::: Records for the exercise :::
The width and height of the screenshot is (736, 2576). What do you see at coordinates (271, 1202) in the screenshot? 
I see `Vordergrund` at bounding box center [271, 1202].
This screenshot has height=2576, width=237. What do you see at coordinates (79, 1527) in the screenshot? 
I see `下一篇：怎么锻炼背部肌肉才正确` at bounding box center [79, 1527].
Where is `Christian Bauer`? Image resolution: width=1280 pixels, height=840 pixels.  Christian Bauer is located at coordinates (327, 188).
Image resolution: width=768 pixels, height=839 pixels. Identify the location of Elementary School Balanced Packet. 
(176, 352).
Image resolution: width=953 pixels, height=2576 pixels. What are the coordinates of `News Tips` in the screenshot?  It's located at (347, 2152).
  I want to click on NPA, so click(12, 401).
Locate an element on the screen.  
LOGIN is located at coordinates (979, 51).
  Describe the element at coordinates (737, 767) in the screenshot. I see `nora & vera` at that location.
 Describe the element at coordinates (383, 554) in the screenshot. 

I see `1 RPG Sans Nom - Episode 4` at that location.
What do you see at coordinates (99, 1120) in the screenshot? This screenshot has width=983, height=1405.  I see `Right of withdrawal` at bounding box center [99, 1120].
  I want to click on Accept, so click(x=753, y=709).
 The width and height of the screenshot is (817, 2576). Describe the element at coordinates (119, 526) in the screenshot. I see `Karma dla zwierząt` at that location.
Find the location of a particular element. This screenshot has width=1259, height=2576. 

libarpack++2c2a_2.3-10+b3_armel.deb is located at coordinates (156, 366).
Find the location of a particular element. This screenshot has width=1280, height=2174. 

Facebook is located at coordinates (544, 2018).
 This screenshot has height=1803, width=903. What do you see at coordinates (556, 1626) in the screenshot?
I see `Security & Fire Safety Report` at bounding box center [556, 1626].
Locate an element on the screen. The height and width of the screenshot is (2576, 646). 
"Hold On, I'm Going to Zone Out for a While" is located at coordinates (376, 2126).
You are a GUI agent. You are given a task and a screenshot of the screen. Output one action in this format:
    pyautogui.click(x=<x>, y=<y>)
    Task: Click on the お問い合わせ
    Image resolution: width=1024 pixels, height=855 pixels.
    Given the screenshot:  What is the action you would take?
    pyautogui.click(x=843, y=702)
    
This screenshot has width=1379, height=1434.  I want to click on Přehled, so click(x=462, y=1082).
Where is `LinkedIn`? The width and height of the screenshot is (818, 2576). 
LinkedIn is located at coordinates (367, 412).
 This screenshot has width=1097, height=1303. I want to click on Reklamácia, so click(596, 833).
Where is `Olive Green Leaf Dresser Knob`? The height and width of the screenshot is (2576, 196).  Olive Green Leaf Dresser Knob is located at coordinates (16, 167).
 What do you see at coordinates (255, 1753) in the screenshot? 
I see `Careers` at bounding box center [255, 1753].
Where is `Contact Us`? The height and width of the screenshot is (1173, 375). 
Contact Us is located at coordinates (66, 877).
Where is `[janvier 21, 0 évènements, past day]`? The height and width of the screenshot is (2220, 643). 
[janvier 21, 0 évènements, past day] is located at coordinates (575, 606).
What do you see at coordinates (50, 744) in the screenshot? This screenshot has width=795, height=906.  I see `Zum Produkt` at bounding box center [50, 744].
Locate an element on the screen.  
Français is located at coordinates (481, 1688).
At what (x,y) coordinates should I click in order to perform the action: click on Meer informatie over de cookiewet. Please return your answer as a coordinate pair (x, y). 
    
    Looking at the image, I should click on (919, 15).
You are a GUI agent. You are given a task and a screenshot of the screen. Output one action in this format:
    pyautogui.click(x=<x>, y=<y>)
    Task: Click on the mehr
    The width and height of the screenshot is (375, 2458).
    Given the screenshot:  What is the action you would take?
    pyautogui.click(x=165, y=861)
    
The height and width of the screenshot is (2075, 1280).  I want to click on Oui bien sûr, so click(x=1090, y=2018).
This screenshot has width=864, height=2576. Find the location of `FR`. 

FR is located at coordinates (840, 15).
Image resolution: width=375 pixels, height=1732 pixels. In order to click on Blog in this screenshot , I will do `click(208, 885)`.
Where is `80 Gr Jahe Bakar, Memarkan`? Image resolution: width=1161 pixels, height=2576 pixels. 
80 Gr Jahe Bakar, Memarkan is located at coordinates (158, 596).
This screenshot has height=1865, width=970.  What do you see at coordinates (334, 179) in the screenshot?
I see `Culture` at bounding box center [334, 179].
:::
Exercise instructions: Every record above is to be copied exactly.

Solution for this problem:
The width and height of the screenshot is (736, 2576). What do you see at coordinates (271, 1202) in the screenshot? 
I see `Vordergrund` at bounding box center [271, 1202].
This screenshot has height=2576, width=237. What do you see at coordinates (79, 1527) in the screenshot? 
I see `下一篇：怎么锻炼背部肌肉才正确` at bounding box center [79, 1527].
Where is `Christian Bauer`? Image resolution: width=1280 pixels, height=840 pixels.  Christian Bauer is located at coordinates (327, 188).
Image resolution: width=768 pixels, height=839 pixels. Identify the location of Elementary School Balanced Packet. 
(176, 352).
Image resolution: width=953 pixels, height=2576 pixels. What are the coordinates of `News Tips` in the screenshot?  It's located at (347, 2152).
  I want to click on NPA, so click(12, 401).
Locate an element on the screen.  
LOGIN is located at coordinates (979, 51).
  Describe the element at coordinates (737, 767) in the screenshot. I see `nora & vera` at that location.
 Describe the element at coordinates (383, 554) in the screenshot. 

I see `1 RPG Sans Nom - Episode 4` at that location.
What do you see at coordinates (99, 1120) in the screenshot? This screenshot has width=983, height=1405.  I see `Right of withdrawal` at bounding box center [99, 1120].
  I want to click on Accept, so click(x=753, y=709).
 The width and height of the screenshot is (817, 2576). Describe the element at coordinates (119, 526) in the screenshot. I see `Karma dla zwierząt` at that location.
Find the location of a particular element. This screenshot has width=1259, height=2576. 

libarpack++2c2a_2.3-10+b3_armel.deb is located at coordinates (156, 366).
Find the location of a particular element. This screenshot has width=1280, height=2174. 

Facebook is located at coordinates (544, 2018).
 This screenshot has height=1803, width=903. What do you see at coordinates (556, 1626) in the screenshot?
I see `Security & Fire Safety Report` at bounding box center [556, 1626].
Locate an element on the screen. The height and width of the screenshot is (2576, 646). 
"Hold On, I'm Going to Zone Out for a While" is located at coordinates (376, 2126).
You are a GUI agent. You are given a task and a screenshot of the screen. Output one action in this format:
    pyautogui.click(x=<x>, y=<y>)
    Task: Click on the お問い合わせ
    Image resolution: width=1024 pixels, height=855 pixels.
    Given the screenshot:  What is the action you would take?
    pyautogui.click(x=843, y=702)
    
This screenshot has width=1379, height=1434.  I want to click on Přehled, so click(x=462, y=1082).
Where is `LinkedIn`? The width and height of the screenshot is (818, 2576). 
LinkedIn is located at coordinates (367, 412).
 This screenshot has width=1097, height=1303. I want to click on Reklamácia, so click(596, 833).
Where is `Olive Green Leaf Dresser Knob`? The height and width of the screenshot is (2576, 196).  Olive Green Leaf Dresser Knob is located at coordinates (16, 167).
 What do you see at coordinates (255, 1753) in the screenshot? 
I see `Careers` at bounding box center [255, 1753].
Where is `Contact Us`? The height and width of the screenshot is (1173, 375). 
Contact Us is located at coordinates (66, 877).
Where is `[janvier 21, 0 évènements, past day]`? The height and width of the screenshot is (2220, 643). 
[janvier 21, 0 évènements, past day] is located at coordinates (575, 606).
What do you see at coordinates (50, 744) in the screenshot? This screenshot has width=795, height=906.  I see `Zum Produkt` at bounding box center [50, 744].
Locate an element on the screen.  
Français is located at coordinates (481, 1688).
At what (x,y) coordinates should I click in order to perform the action: click on Meer informatie over de cookiewet. Please return your answer as a coordinate pair (x, y). 
    
    Looking at the image, I should click on (919, 15).
You are a GUI agent. You are given a task and a screenshot of the screen. Output one action in this format:
    pyautogui.click(x=<x>, y=<y>)
    Task: Click on the mehr
    The width and height of the screenshot is (375, 2458).
    Given the screenshot:  What is the action you would take?
    pyautogui.click(x=165, y=861)
    
The height and width of the screenshot is (2075, 1280).  I want to click on Oui bien sûr, so click(x=1090, y=2018).
This screenshot has width=864, height=2576. Find the location of `FR`. 

FR is located at coordinates (840, 15).
Image resolution: width=375 pixels, height=1732 pixels. In order to click on Blog in this screenshot , I will do `click(208, 885)`.
Where is `80 Gr Jahe Bakar, Memarkan`? Image resolution: width=1161 pixels, height=2576 pixels. 
80 Gr Jahe Bakar, Memarkan is located at coordinates (158, 596).
This screenshot has height=1865, width=970.  What do you see at coordinates (334, 179) in the screenshot?
I see `Culture` at bounding box center [334, 179].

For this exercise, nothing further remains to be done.